The state of New Hampshire has taken another step closer to joining more than a dozen other states that have prohibited criminal defendants accused of manslaughter from referring to the victim's gender, gender identity, or sexual orientation as a defense.
New Hampshire's House voted 223-118 last Thursday to outlaw this so-called gay panic defense, according to the Associated Press. Supporters of the ban said defendants have used it in other parts of the country to excuse the murder of LGBTQ+ people.
Opponents of the ban said that such a ban was unnecessary in the state. Additionally, they voiced concern about banning the use of any defense.
The bill will now go to the state's Senate for a vote.
Gay and trans panic defenses operate to argue provocation, Carsten Andresen, a criminal justice professor at St. Edward's University in Austin, recently told The Appeal. The defendant says they were provoked into violent action by the victim's sexuality or gender identity.

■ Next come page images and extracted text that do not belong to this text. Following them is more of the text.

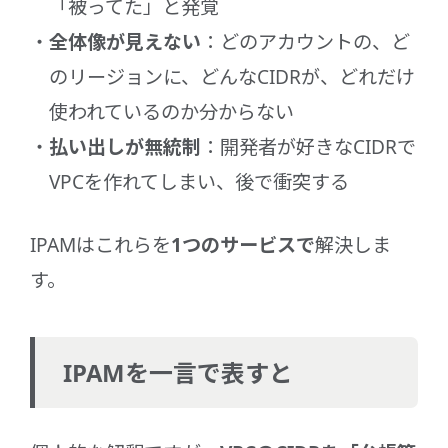
「被ってた」と発覚
全体像が見えない
：どのアカウントの、ど
のリージョンに、どんなCIDRが、どれだけ
使われているのか分からない
払い出しが無統制
：開発者が好きなCIDRで
VPCを作れてしまい、後で衝突する
IPAMはこれらを
1つのサービスで
解決しま
す。
IPAMを一言で表すと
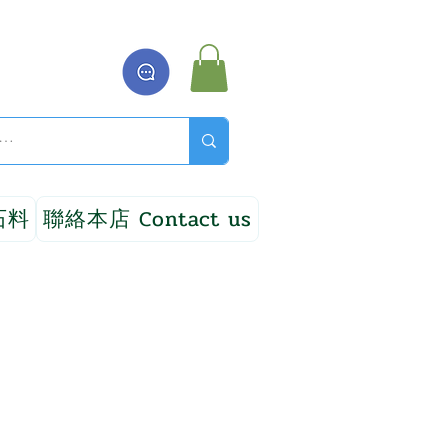
石料
聯絡本店 Contact us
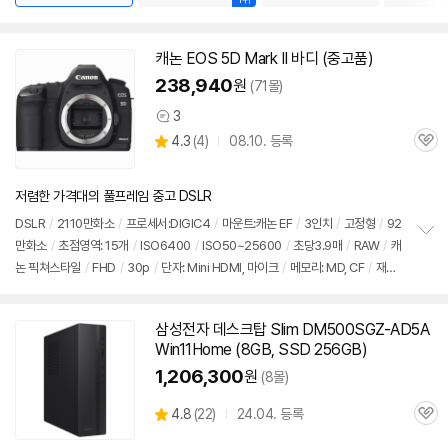
캐논 EOS 5D Mark II 바디 (중고품)
238,940
원
(71몰)
3
상
상
4.3
(
4)
08.10. 등록
품
관
별
의
품
심
점
견
리
저렴한 가격대의 풀프레임 중고 DSLR
뷰
DSLR
/
2110만화소
/
프로세서:DIGIC4
/
마운트:캐논 EF
/
3인치
/
고정형
/
92
만화소
/
초점영역: 15개
/
ISO6400
/
ISO50~25600
/
초당3.9매
/
RAW
/
캐
정
논 픽쳐스타일
/
FHD
/
30p
/
단자: Mini HDMI, 마이크
/
메모리: MD, CF
/
재질:
보
펼
마그네슘
/
무게: 890g
/
배터리: LP-E6(1800mAh)
/
애칭:오두막
/
소비자 가격:
치
3,499,000원
기
삼성전자 데스크탑 Slim DM500SGZ-AD5A
Win11Home (8GB, SSD 256GB)
1,206,300
원
(8몰)
상
4.8
(
22)
24.04. 등록
관
별
품
심
점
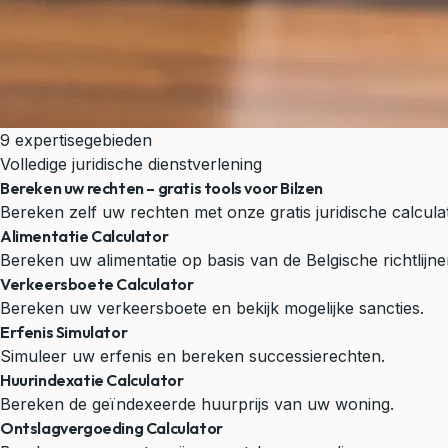
9 expertisegebieden
Volledige juridische dienstverlening
Bereken uw rechten – gratis tools voor Bilzen
Bereken zelf uw rechten met onze gratis juridische calcul
Alimentatie Calculator
Bereken uw alimentatie op basis van de Belgische richtlijne
Verkeersboete Calculator
Bereken uw verkeersboete en bekijk mogelijke sancties.
Erfenis Simulator
Simuleer uw erfenis en bereken successierechten.
Huurindexatie Calculator
Bereken de geïndexeerde huurprijs van uw woning.
Ontslagvergoeding Calculator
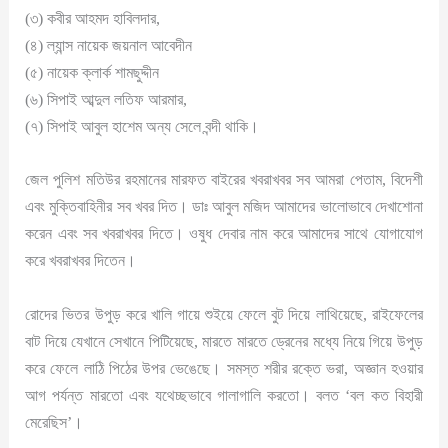
(৩) কবীর আহমদ হাবিলদার,
(৪) ল্যান্স নায়েক জয়নাল আবেদীন
(৫) নায়েক ক্লার্ক শামছুদ্দীন
(৬) সিপাই আব্দুল লতিফ আরমার,
(৭) সিপাই আবুল হাশেম অন্য সেলে বন্দী থাকি।
জেল পুলিশ মতিউর রহমানের মারফত বাইরের খবরাখবর সব আমরা পেতাম, বিদেশী
এবং মুক্তিবাহিনীর সব খবর দিত। ডাঃ আবুল মজিদ আমাদের ভালোভাবে দেখাশোনা
করেন এবং সব খবরাখবর দিতে। ওষুধ দেবার নাম করে আমাদের সাথে যোগাযোগ
করে খবরাখবর দিতেন।
রোদের ভিতর উপুড় করে খালি গায়ে শুইয়ে ফেলে বুট দিয়ে লাথিয়েছে, রাইফেলের
বাট দিয়ে যেখানে সেখানে পিটিয়েছে, মারতে মারতে ড্রেনের মধ্যে নিয়ে গিয়ে উপুড়
করে ফেলে লাঠি পিঠের উপর ভেঙেছে। সমস্ত শরীর রক্তে ভরা, অজ্ঞান হওয়ার
আগ পর্যন্ত মারতো এবং যথেচ্ছভাবে গালাগালি করতো। বলত ‘বল কত বিহারী
মেরেছিস’।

"I describe it like carbon monoxide," Andresen told the website. "There's a hazardous byproduct of putting out all these toxic ideas about gay people and other LGBTQ+ people -- this idea that they're predatory. It's ridiculous."
Andresen said he has been able to identify over 200 cases in the last 50 years in which these panic defenses have been used. There could be more.
The Williams Institute at the UCLA School of Law reported that that gay and trans panic defenses have appeared in public court opinions in about half of U.S. states since the 1960s.
Andresen's research shows that these defenses can still be effective. For instance, in 104 cases he examined, murder charges were reduced for people using the defense 33 percent of the time. That resulted in shorter prison sentences. And even a handful of cases ended in acquittals.
Even in the trial of Matthew Shepard's killers in Laramie, Wyo., 20 years ago, one of the two tried to justify his action by claiming that Shepard had made an unwanted sexual advance. Both, however, were ultimately convicted.